Com o dinheiro proveniente de uma instituição europeia, acrescido de uma ajuda das Irmãs Missionárias Servas do Espírito Santo, foi possível em agosto de 1983 comprar sete alqueires de terra a doze quilômetros da cidade. No ano seguinte foi iniciada a construção do Mosteiro atual e a comunidade teve que ser dividida, permanecendo um grupo no novo terreno e o outro em Vila Velha. Em agosto de 1985, com a inauguração das 16 primeiras celas, os dois grupos voltaram a se planejados reunir. Em 18 de outubro de 1984 o Mosteiro foi erigido canonicamente como Priorado Simples, sob a jurisdição do Abade Presidente da congregação Beneditina do Brasil, D. Basílio Penido, OSB. Na Solenidade de São Bento de 1987, o Mosteiro foi erigido em Priorado Conventual, sendo D. Lucas instituído Prior em 12 de agosto, cargo que ocupou até março de 1991, quando apresentou sua renúncia. No dia 17 de abril do mesmo ano, D. André Martins foi eleito Prior Conventual e a história do Mosteiro entrou em uma nova fase, na qual ainda vive, ou seja, de aprofundamento de seu próprio lugar na Igreja como uma comunidade monástica de orientação contemplativa. Em 21 de agosto de 1997, por Decreto da Santa Sé, o Mosteiro foi elevado à condição de Abadia. Em 5 de setembro, D. André Martins foi eleito primeiro Abade, recebendo a Bênção Abacial no dia 30 de novembro, festa de Santo André, pelas mãos de D. Murilo Krieger, atual Arcebispo de Salvador e Primaz do Brasil, então Arcebispo de Maringá e antigo Bispo de Ponta Grossa, cuja Sede estava vacante naquele momento.

O Mosteiro da Ressurreição foi fundado em uma região rural unicamente porque quis acentuar o ambiente de silêncio e recolhimento próprio de qualquer vida monástica. Não nasceu a guisa de negação do monarquismo urbano, já que tal ambiente pode e deve existir também nos Mosteiros citadinos. Qualquer atividade do Mosteiro é voltada para o bem da Igreja e do Reino e, seu valor, maior ou menor, é apenas aquele que Deus lhe atribui e que só d’Ele é conhecido.
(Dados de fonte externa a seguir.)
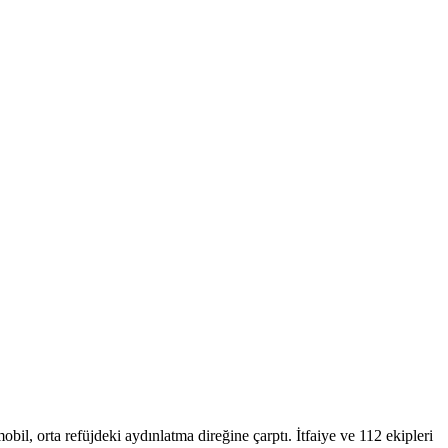
, orta refüjdeki aydınlatma direğine çarptı. İtfaiye ve 112 ekipleri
Nosso Mosteiro não exerce atividades pastorais “externas” permanentes, não por acreditar que sejam incompatíveis com o estado monástico, mas para acentuar o caráter contemplativo da comunidade e a fim de oferecer aos hóspedes e visitantes um espaço de silencio e de contato com a natureza, tão propício à paz e à oração. Por isso, em razão do crescimento da cidade de Ponta Grossa, com a zona urbana se aproximando do Mosteiro, foi adquirido há alguns anos um terreno maior e mais afastado, no distrito rural de Itaiacoca, havendo o projeto de construção de um novo Mosteiro e de transladação da comunidade.

Resumindo, o Mosteiro da Ressurreição é uma comunidade de monges que, militando sob a Regra de São Bento, entendida em seu sentido mais antigo – abertura à Tradição monástica em sua totalidade – procura em fraternidade servir a Deus e à Igreja, proporcionando a todos os seus membros o espaço de crescimento espiritual que necessitam, sabendo que o Senhor Jesus “não veio chama os justos, mas sim os pecadores à conversão” (Lc 5, 32). É o que são os monges de Ponta Grossa: pecadores que pedem misericórdia e querem se converter, com a graça de Deus que nunca lhes faltou.